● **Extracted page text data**
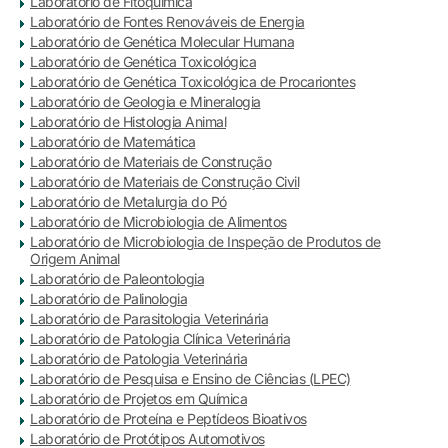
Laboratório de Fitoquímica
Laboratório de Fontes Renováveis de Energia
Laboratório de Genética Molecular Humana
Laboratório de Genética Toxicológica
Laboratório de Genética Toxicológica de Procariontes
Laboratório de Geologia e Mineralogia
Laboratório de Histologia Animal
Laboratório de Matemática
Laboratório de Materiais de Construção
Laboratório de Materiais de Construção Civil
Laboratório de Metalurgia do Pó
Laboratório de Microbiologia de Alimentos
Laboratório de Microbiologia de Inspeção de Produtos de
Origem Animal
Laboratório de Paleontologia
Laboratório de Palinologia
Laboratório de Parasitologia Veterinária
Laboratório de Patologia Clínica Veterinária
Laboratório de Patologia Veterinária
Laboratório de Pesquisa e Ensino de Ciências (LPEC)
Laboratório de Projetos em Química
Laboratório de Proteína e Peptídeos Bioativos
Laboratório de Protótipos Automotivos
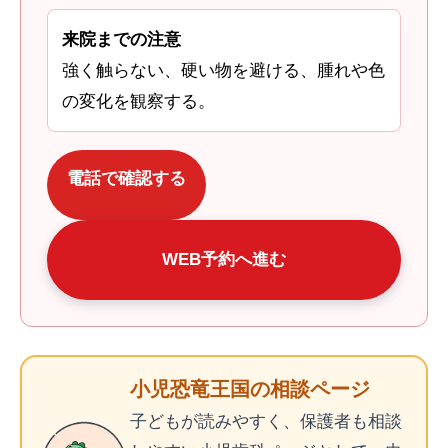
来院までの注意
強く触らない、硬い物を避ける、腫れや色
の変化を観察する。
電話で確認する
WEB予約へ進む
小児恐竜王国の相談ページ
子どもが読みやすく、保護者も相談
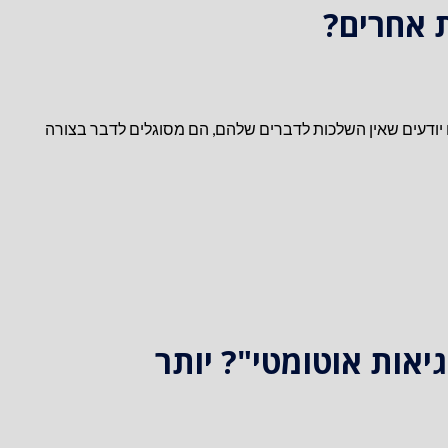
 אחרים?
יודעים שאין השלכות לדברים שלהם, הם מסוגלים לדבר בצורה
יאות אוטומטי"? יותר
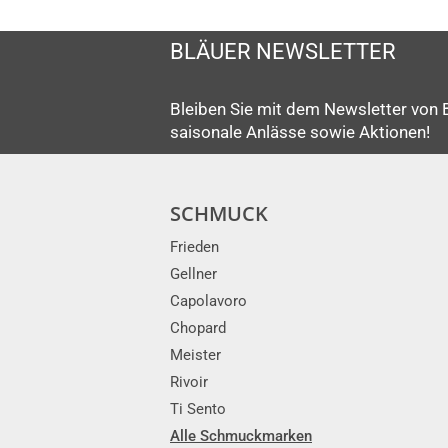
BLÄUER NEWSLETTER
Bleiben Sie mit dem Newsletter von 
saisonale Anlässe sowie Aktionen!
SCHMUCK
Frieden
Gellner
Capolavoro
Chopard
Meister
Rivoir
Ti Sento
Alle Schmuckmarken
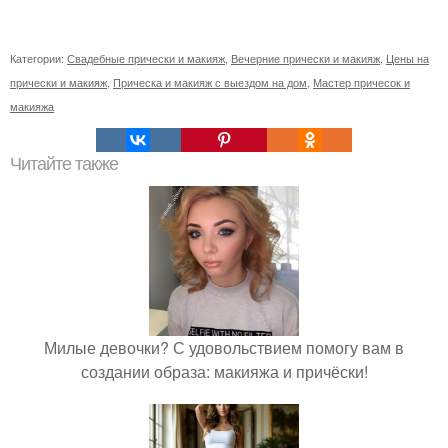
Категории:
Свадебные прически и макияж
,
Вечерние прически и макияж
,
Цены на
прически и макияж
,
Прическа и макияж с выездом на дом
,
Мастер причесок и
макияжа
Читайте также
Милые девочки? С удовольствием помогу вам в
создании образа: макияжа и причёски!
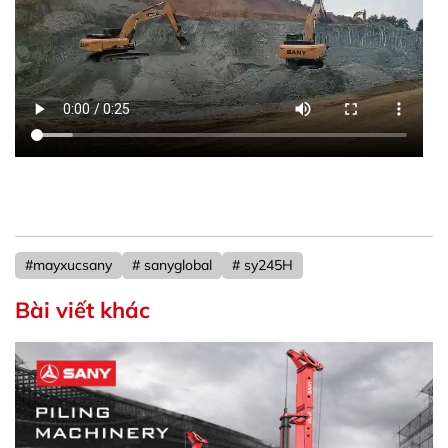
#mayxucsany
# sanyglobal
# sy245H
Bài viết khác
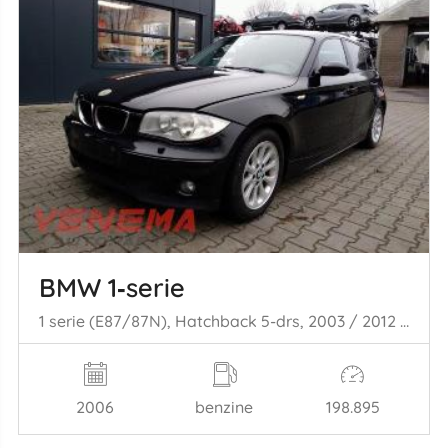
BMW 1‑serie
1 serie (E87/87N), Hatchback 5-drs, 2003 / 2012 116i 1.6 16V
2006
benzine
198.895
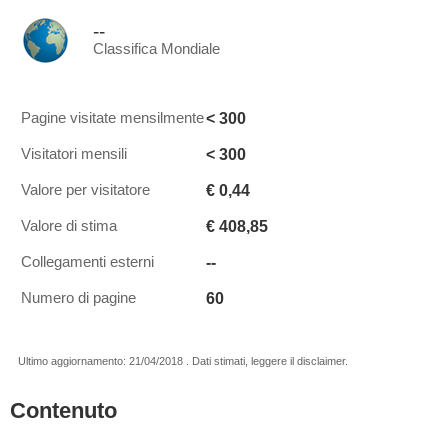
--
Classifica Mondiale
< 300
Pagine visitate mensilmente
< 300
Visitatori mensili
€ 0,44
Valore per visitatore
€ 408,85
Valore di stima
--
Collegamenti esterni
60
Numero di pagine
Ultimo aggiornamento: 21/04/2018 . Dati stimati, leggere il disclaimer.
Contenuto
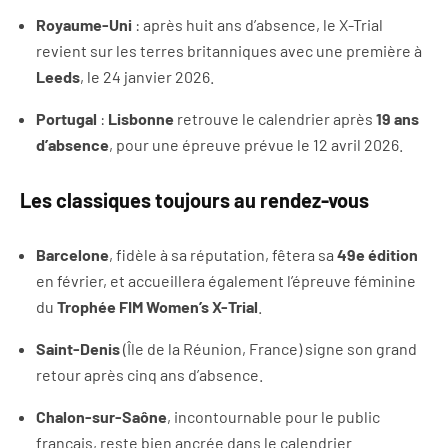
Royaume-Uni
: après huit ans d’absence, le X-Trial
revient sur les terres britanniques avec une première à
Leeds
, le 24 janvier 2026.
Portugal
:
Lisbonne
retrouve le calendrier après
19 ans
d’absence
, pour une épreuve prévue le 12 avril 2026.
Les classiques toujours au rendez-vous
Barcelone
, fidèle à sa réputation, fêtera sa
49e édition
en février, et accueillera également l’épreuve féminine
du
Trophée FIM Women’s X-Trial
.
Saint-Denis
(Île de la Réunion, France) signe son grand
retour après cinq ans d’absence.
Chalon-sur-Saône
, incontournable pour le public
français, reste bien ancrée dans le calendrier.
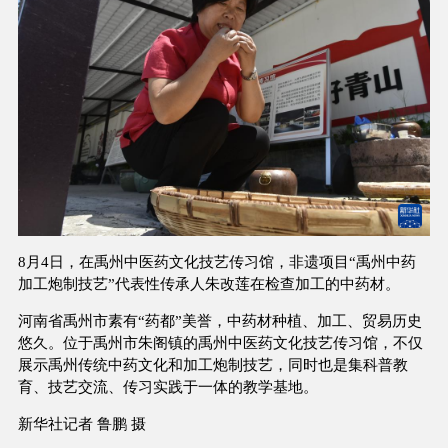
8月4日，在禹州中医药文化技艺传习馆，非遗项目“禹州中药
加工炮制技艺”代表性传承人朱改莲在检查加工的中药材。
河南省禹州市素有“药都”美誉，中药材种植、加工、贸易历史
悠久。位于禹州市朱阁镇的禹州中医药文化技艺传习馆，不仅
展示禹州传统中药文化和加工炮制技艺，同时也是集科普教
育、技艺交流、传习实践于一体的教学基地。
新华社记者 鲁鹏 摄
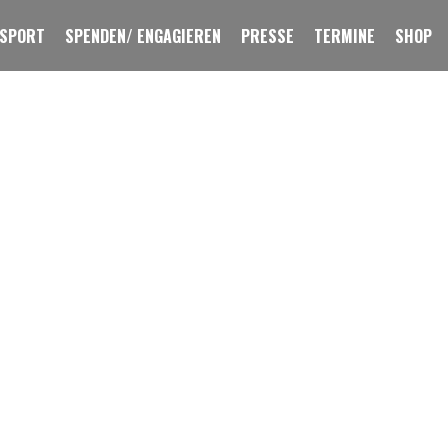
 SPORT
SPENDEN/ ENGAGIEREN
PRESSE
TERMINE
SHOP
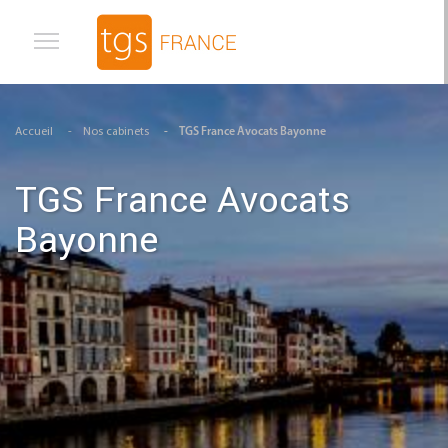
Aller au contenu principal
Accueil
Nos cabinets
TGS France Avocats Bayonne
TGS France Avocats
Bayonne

● **WHAT TO PRODUCE**
Set down the entries exactly as they appear, with every picture left out.

● **SOLVED EXERCISE**
Laboratório de Fitoquímica
Laboratório de Fontes Renováveis de Energia
Laboratório de Genética Molecular Humana
Laboratório de Genética Toxicológica
Laboratório de Genética Toxicológica de Procariontes
Laboratório de Geologia e Mineralogia
Laboratório de Histologia Animal
Laboratório de Matemática
Laboratório de Materiais de Construção
Laboratório de Materiais de Construção Civil
Laboratório de Metalurgia do Pó
Laboratório de Microbiologia de Alimentos
Laboratório de Microbiologia de Inspeção de Produtos de
Origem Animal
Laboratório de Paleontologia
Laboratório de Palinologia
Laboratório de Parasitologia Veterinária
Laboratório de Patologia Clínica Veterinária
Laboratório de Patologia Veterinária
Laboratório de Pesquisa e Ensino de Ciências (LPEC)
Laboratório de Projetos em Química
Laboratório de Proteína e Peptídeos Bioativos
Laboratório de Protótipos Automotivos
来院までの注意
強く触らない、硬い物を避ける、腫れや色
の変化を観察する。
電話で確認する
WEB予約へ進む
小児恐竜王国の相談ページ
子どもが読みやすく、保護者も相談
 אחרים?
יודעים שאין השלכות לדברים שלהם, הם מסוגלים לדבר בצורה
יאות אוטומטי"? יותר
BLÄUER NEWSLETTER
Bleiben Sie mit dem Newsletter von 
saisonale Anlässe sowie Aktionen!
SCHMUCK
Frieden
Gellner
Capolavoro
Chopard
Meister
Rivoir
Ti Sento
Alle Schmuckmarken
Категории:
Свадебные прически и макияж
,
Вечерние прически и макияж
,
Цены на
прически и макияж
,
Прическа и макияж с выездом на дом
,
Мастер причесок и
макияжа
Читайте также
Милые девочки? С удовольствием помогу вам в
создании образа: макияжа и причёски!
#mayxucsany
# sanyglobal
# sy245H
Bài viết khác
BMW 1‑serie
1 serie (E87/87N), Hatchback 5-drs, 2003 / 2012 116i 1.6 16V
2006
benzine
198.895
--
Classifica Mondiale
< 300
Pagine visitate mensilmente
< 300
Visitatori mensili
€ 0,44
Valore per visitatore
€ 408,85
Valore di stima
--
Collegamenti esterni
60
Numero di pagine
Ultimo aggiornamento: 21/04/2018 . Dati stimati, leggere il disclaimer.
Contenuto
Royaume-Uni
: après huit ans d’absence, le X-Trial
revient sur les terres britanniques avec une première à
Leeds
, le 24 janvier 2026.
Portugal
:
Lisbonne
retrouve le calendrier après
19 ans
d’absence
, pour une épreuve prévue le 12 avril 2026.
Les classiques toujours au rendez-vous
Barcelone
, fidèle à sa réputation, fêtera sa
49e édition
en février, et accueillera également l’épreuve féminine
du
Trophée FIM Women’s X-Trial
.
Saint-Denis
(Île de la Réunion, France) signe son grand
retour après cinq ans d’absence.
Chalon-sur-Saône
, incontournable pour le public
français, reste bien ancrée dans le calendrier.
8月4日，在禹州中医药文化技艺传习馆，非遗项目“禹州中药
加工炮制技艺”代表性传承人朱改莲在检查加工的中药材。
河南省禹州市素有“药都”美誉，中药材种植、加工、贸易历史
悠久。位于禹州市朱阁镇的禹州中医药文化技艺传习馆，不仅
展示禹州传统中药文化和加工炮制技艺，同时也是集科普教
育、技艺交流、传习实践于一体的教学基地。
新华社记者 鲁鹏 摄
 SPORT
SPENDEN/ ENGAGIEREN
PRESSE
TERMINE
SHOP
Aller au contenu principal
Accueil
Nos cabinets
TGS France Avocats Bayonne
TGS France Avocats
Bayonne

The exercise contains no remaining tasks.